• DATA UNDER STUDY
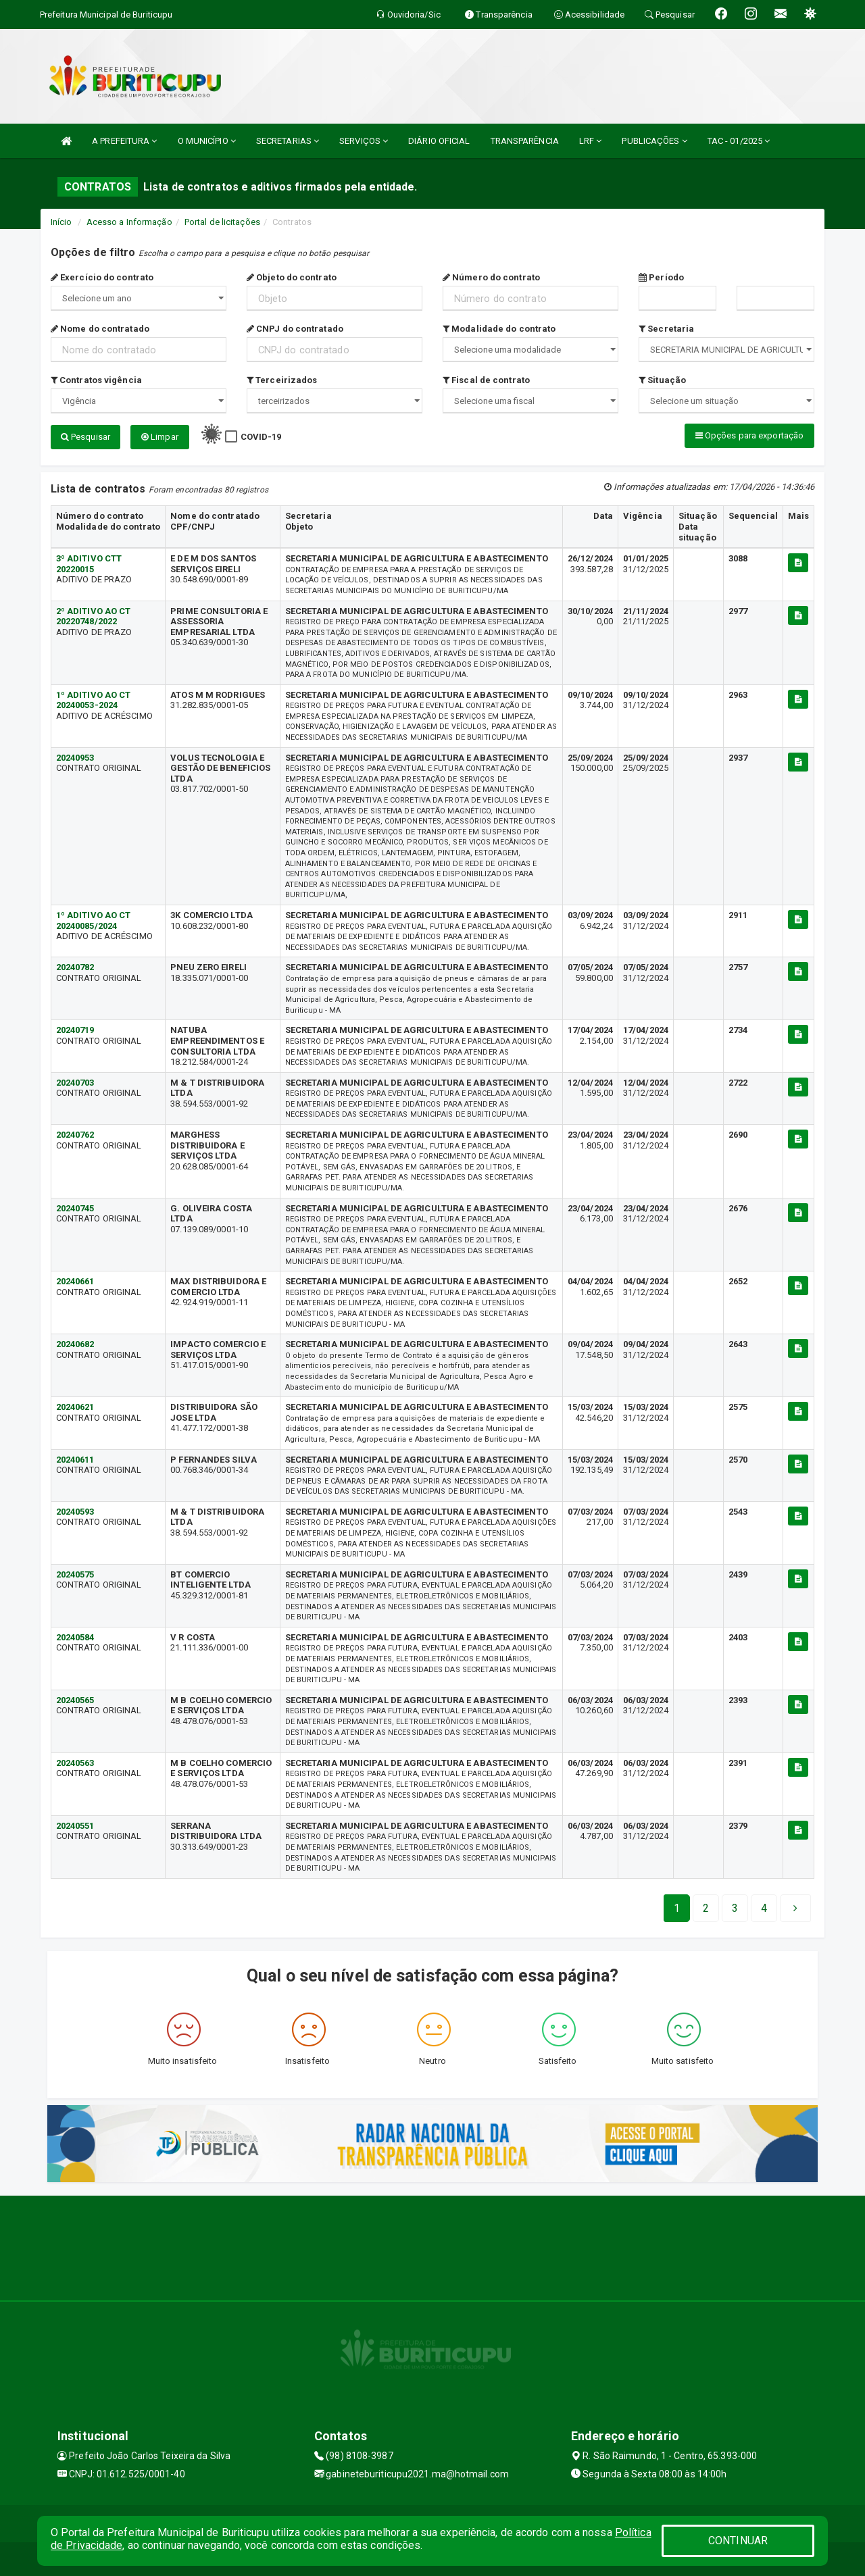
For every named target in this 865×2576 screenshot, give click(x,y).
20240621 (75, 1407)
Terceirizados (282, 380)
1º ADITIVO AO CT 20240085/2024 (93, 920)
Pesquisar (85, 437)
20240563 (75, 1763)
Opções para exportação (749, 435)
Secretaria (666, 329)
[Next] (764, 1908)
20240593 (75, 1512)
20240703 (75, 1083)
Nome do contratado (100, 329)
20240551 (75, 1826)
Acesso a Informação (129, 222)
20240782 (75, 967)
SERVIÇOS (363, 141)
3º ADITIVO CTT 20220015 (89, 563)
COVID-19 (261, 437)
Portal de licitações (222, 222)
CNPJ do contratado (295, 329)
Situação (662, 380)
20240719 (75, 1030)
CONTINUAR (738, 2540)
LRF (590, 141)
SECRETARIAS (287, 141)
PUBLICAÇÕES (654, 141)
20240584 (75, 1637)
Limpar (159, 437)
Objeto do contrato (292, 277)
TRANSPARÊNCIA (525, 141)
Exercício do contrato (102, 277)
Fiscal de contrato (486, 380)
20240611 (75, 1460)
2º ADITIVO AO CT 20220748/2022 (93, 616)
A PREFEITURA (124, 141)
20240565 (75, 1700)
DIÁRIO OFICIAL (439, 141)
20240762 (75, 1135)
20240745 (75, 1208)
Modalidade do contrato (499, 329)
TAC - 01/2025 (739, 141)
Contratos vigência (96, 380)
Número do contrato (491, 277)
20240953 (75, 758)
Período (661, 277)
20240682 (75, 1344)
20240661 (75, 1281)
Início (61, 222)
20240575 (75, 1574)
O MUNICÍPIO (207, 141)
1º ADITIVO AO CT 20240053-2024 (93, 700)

...

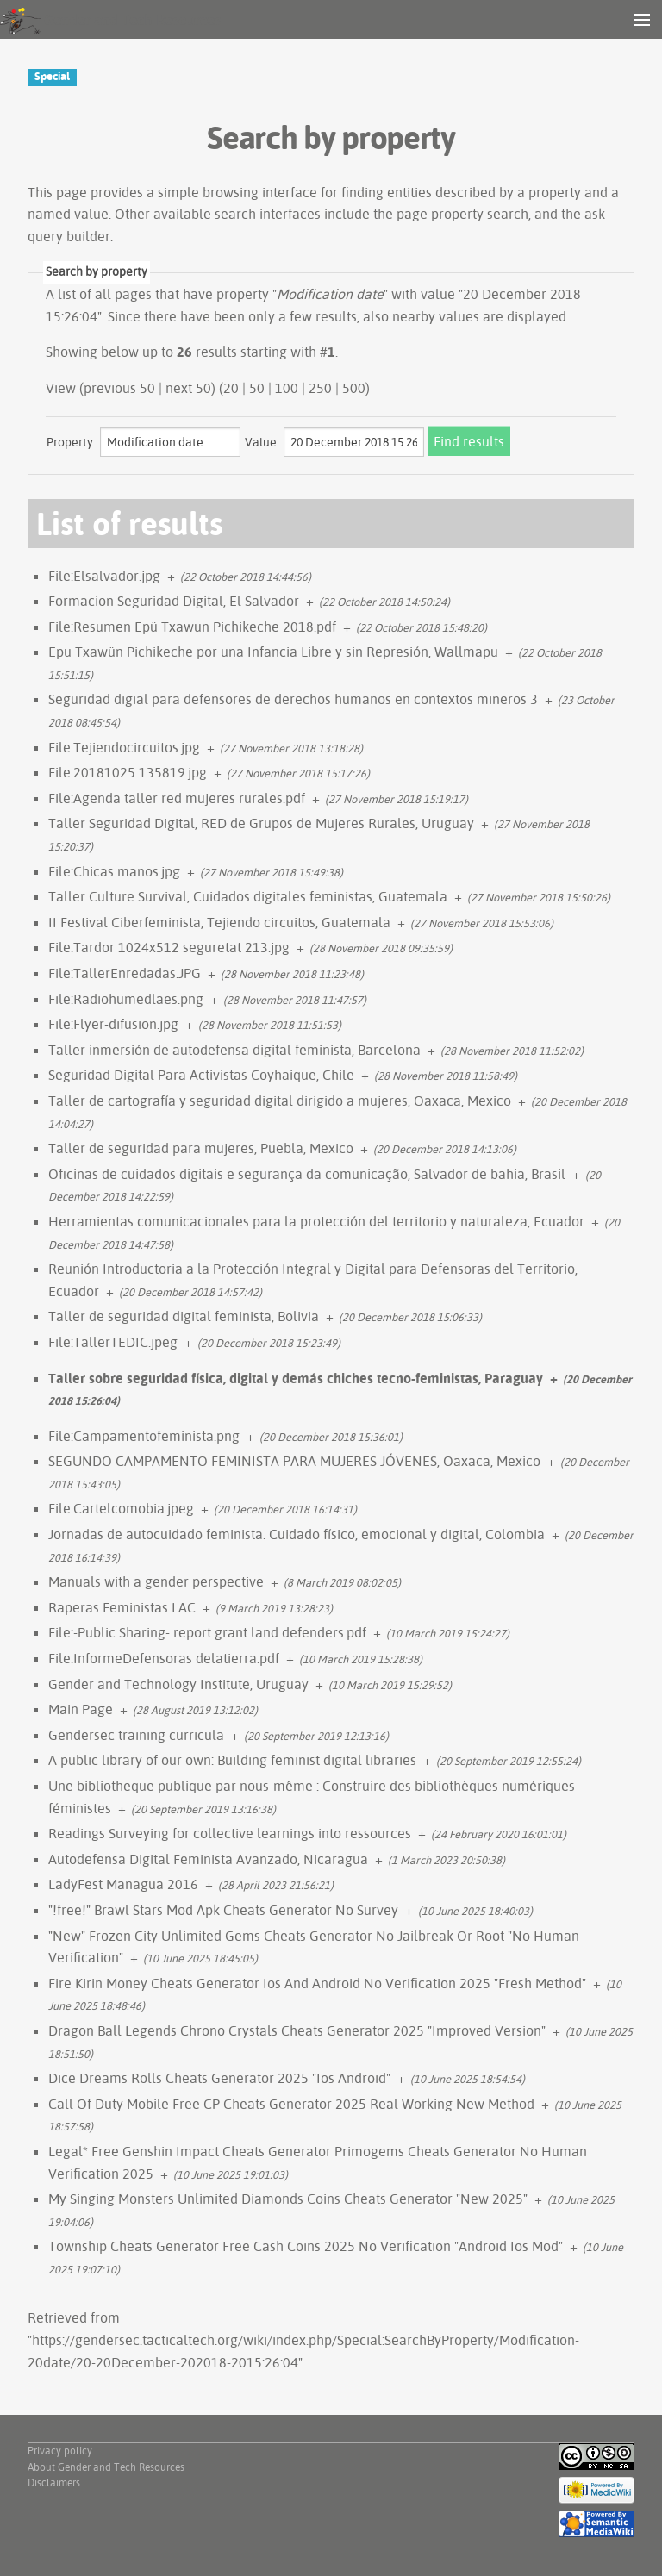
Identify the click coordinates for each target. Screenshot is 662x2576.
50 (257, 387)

• YOUR TASK
Would you show every line in the data above that contains the string "contratado"?

• YOUR SOLUTION
Nome do contratado (100, 329)
CNPJ do contratado (295, 329)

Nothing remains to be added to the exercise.